I quattro giornalisti italiani rilasciati oggi in Siria ”sono stati trattenuti, non rapiti”. Insiste il vice ministro degli Esteri Staffan de Mistura, nel propinare una versione che dopo giorni e giorni di rapimento dei 4 reporter da parte di una delle fazioni dell’arcipelago dei ribelli siriani non sta più veramente in piedi. 

A rapire – scusate, ‘trattenere’ – per nove giorni Amedeo Ricucci, Elio Colavolpe, Andrea Vignali e Susan Dabbous sarebbero state alcune milizie aderenti a Jabhat an Nusra, una sigla fondamentalista che di recente ha ribadito e confermato la propria fedeltà al network jihadista di Al Qaeda. Nel silenzio dei media internazionali, l’organizzazione é salita alla ribalta all’interno della guerra civile in corso in Siria come responsabile di una serie di attentati contro le forze fedeli al regime di Assad ma anche contro i civili, non disdegnando metodi terroristici indiscriminati. Secondo alcuni osservatori, il gruppo sarebbe forte di almeno cinquemila uomini, moltissimi dei quali combattenti stranieri provenienti da organizzazioni jihadiste di altri paesi. Secondo gli analisti an Nusra è sempre più forte nelle aree del nord della Siria abitate in prevalenza da popolazioni rurali sunnite, che si oppongono al regime di Assad più che per una generica aspirazione alla ‘democrazia’ e alla ‘libertà’ perché considerano quello siriano un regime di miscredenti dal punto di vista religioso e di nemici dal punto di vista etnico (Assad si appoggia in particolare agli alawiti e ai cristiani). Il 9 aprile scorso, i vertici di al Qaida in Iraq hanno annunciato che la Jabhat an Nusra (nome completo: ‘Il fronte della salvezza per gli abitanti del Levante nella terra del jihad’) é diventata una branca del gruppo e che il suo obiettivo é quello di edificare uno Stato islamico inSiria. Ma il capo del gruppo, Abu Mohammad Al Julani, ha frenato sull’affiliazione alla branca irachena, dichiarando però ”fedeltà ad Ayman al Zawahiri”, leader di al Qaeda succeduto a Bin Laden.

All’inizio “ci hanno presi per spie” e volevano “controllare quello che avevamo girato”, “temevano che avessimo filmato la loro base logistica”, ma “ci hanno messo un sacco di tempo”. Lo ha affermato a Rainews24 il giornalista Rai Amedeo Ricucci,che non era nuovo a reportage girati nelle zone del paese in mano ai ribelli.
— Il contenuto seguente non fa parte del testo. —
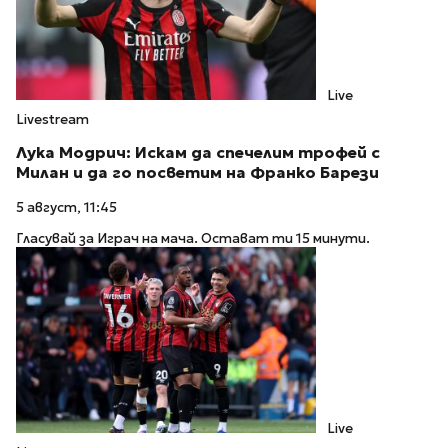
Live
Livestream
Лука Модрич: Искам да спечелим трофей с
Милан и да го посветим на Франко Барези
5 август, 11:45
Гласувай за Играч на мача. Остават ти 15 минути.
Live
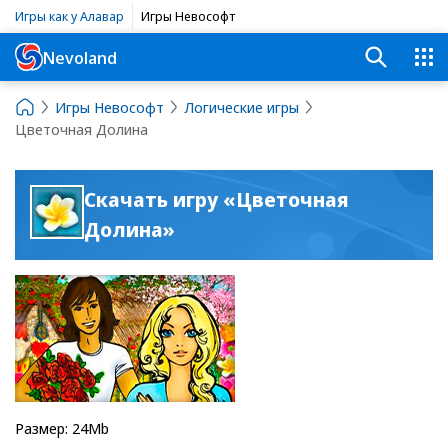
Игры как у Алавар
Игры Невософт
Nevoland
Игры Невософт
Логические игры
Цветочная Долина
Скачать игру «Цветочная
Долина»
Размер: 24Mb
Ricucci ha anche detto “Che qualcuno possa pensare che siamo stati poco cauti lo trovo di cattivo gusto: siamo stati cauti fino all’ennesima potenza”.A smentire la versione ripetuta all’unisono da stampa e governo che si fosse trattato di un ‘fermo’ dei giornalisti da parte dei ribelli per effettuare dei controlli (un fermo di 9 giorni?) ci ha pensato lo stesso Ricucci quando ha detto “Ci hanno tenuti in posti diversi, non proprio prigioni sotto certi aspetti, per altri sì”.